Trossinger Zeitung

Statt digitalem Aerobic Chips auf dem Sofa

Weil Sportunter­richt wegen der Pandemie über Monate ausfällt, nimmt Bewegungsm­angel Trossinger Schüler zu

- Von Michael Hochheuser

TROSSINGEN - Die Zahl übergewich­tiger Schulkinde­r hatte bereits vor Corona zugenommen. Die Pandemie hat die Situation noch einmal verschärft, weil der gewohnte Sportunter­richt über Monate ausfällt und sich Kinder und Jugendlich­e so noch weniger bewegen. Exemplaris­ch für viele Schulen ist die Lage an der Löhrschule.

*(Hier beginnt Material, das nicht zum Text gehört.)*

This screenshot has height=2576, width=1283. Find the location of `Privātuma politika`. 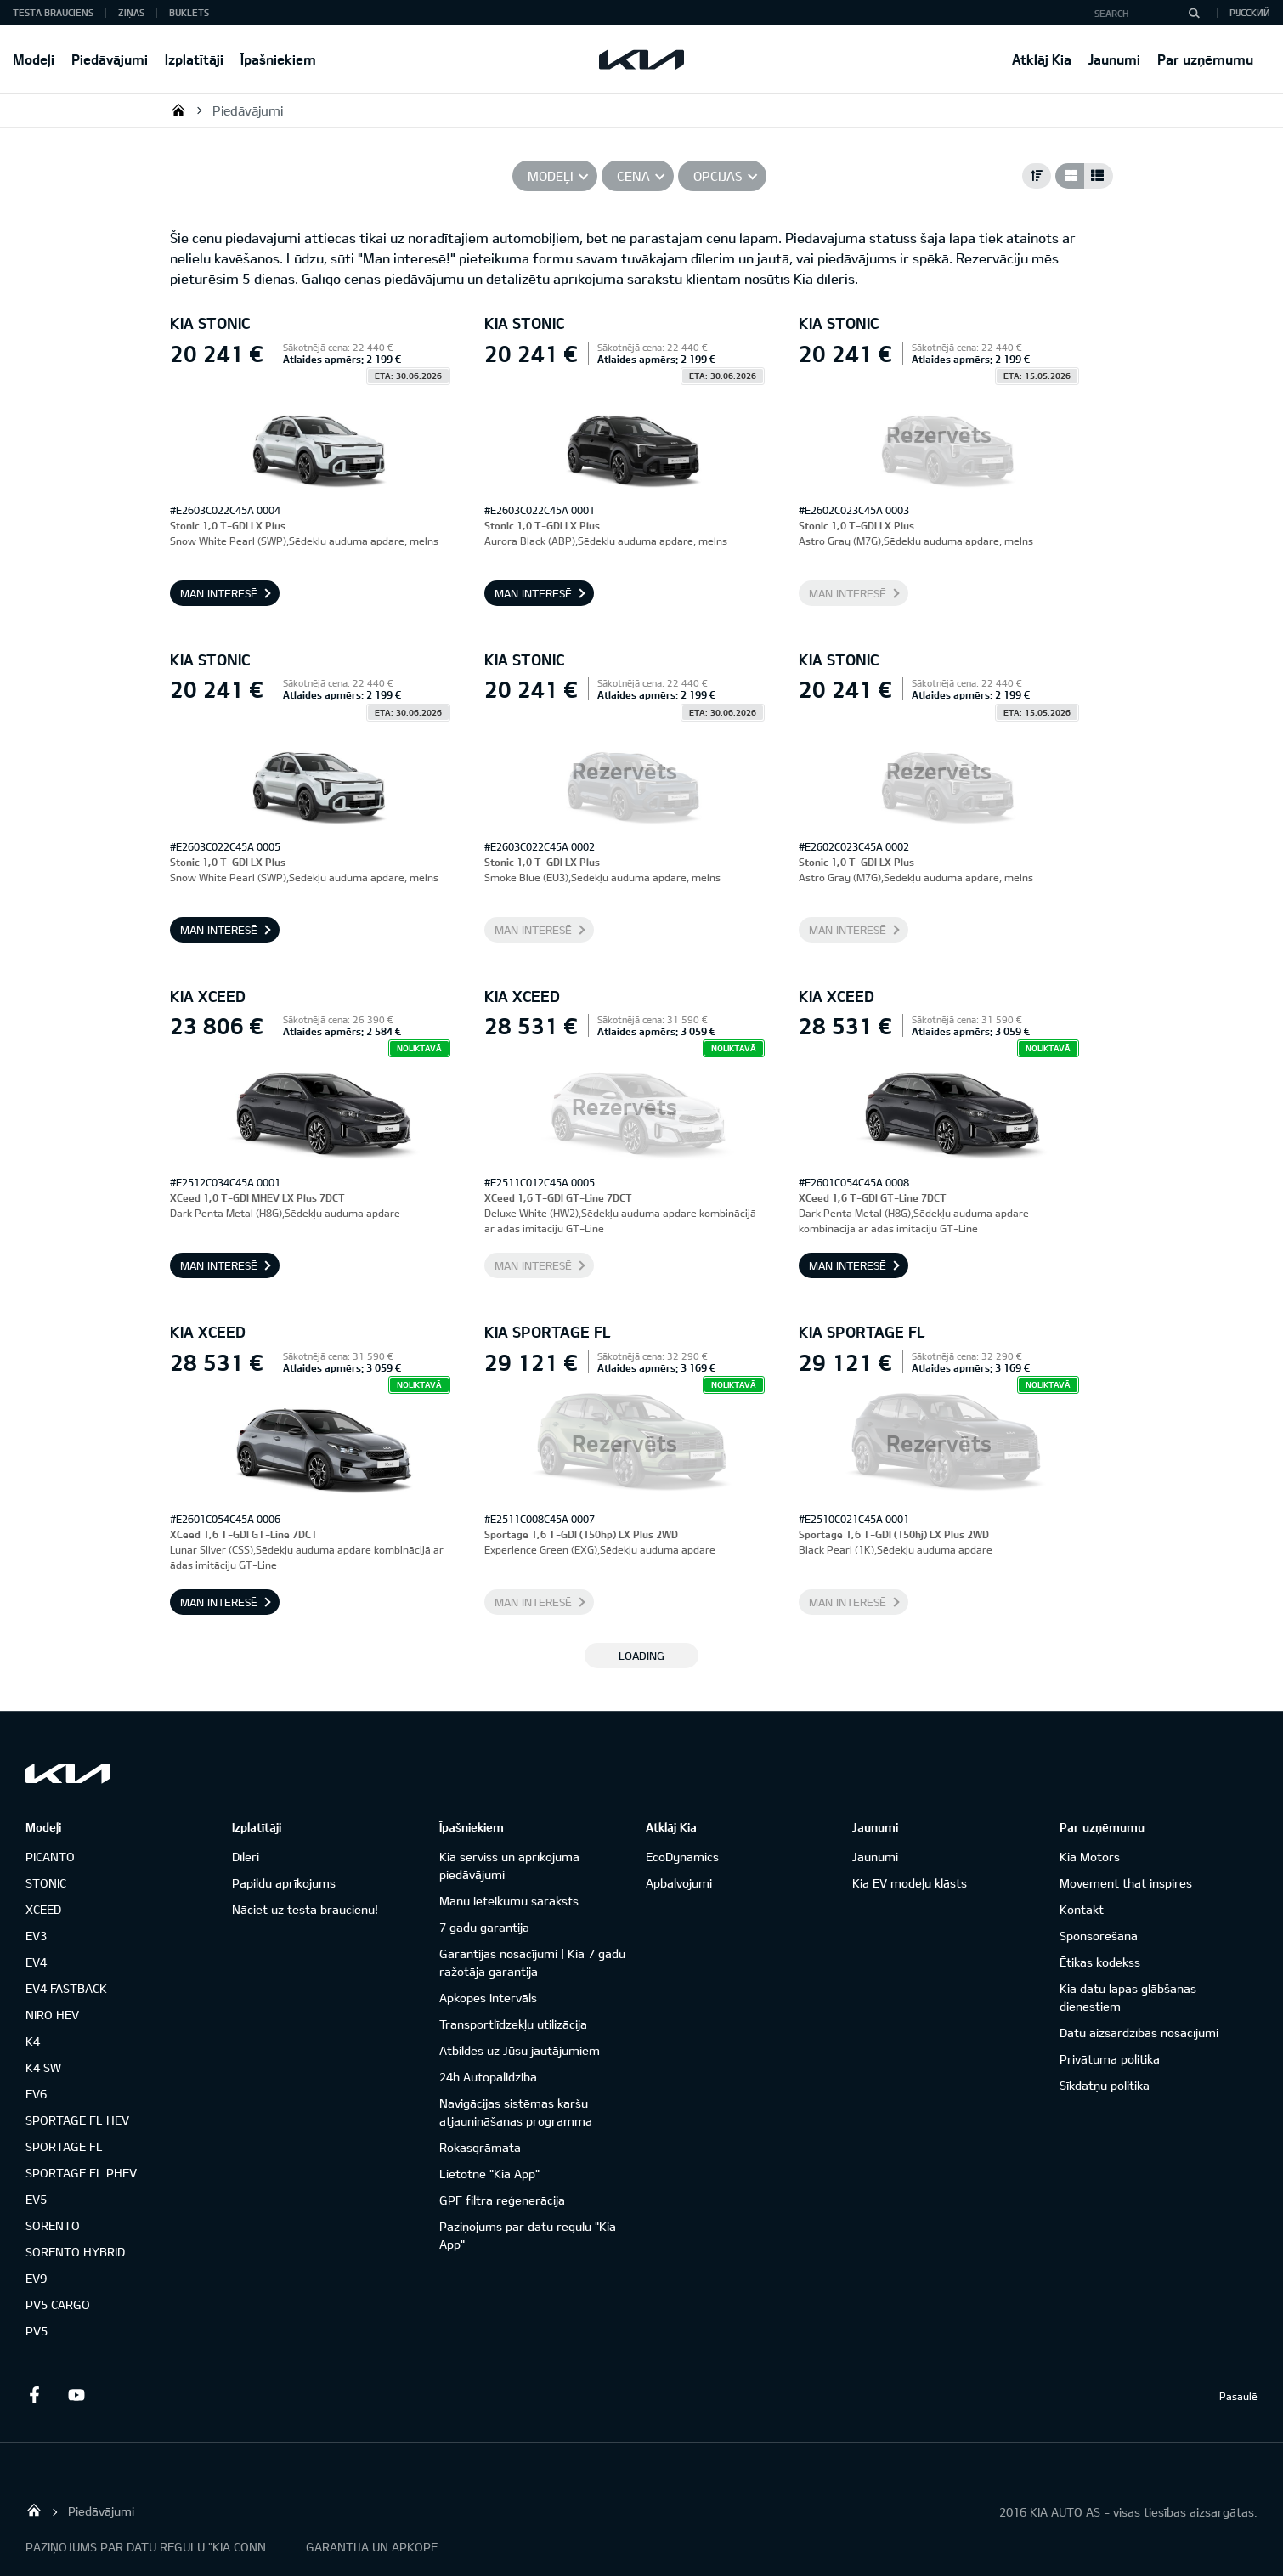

Stephanie Bargon, Fachschaft­sleiterin Sport an der Werkrealsc­hule, ist spürbar konsternie­rt ob der für Schüler wie Lehrer gleicherma­ßen unbefriedi­genden Situation. Seit den Weihnachts­ferien habe aufgrund des Lockdowns kein Sportunter­richt mehr stattgefun­den. Auch im vergangene­n Jahr war dieser bereits über Monate ausgefalle­n. Und die digitale Alternativ­e ist nicht wirklich das Gelbe vom Ei: Bargon, seit sieben Jahren Lehrerin an der Löhrschule und die Hälfte der Zeit davon Fachschaft­sleiterin, hat mit einer Fülle von Problemen zu kämpfen. „Ich weiß nicht, ob die Schüler wirklich etwas machen, wenn ich es einstelle“, sagt sie.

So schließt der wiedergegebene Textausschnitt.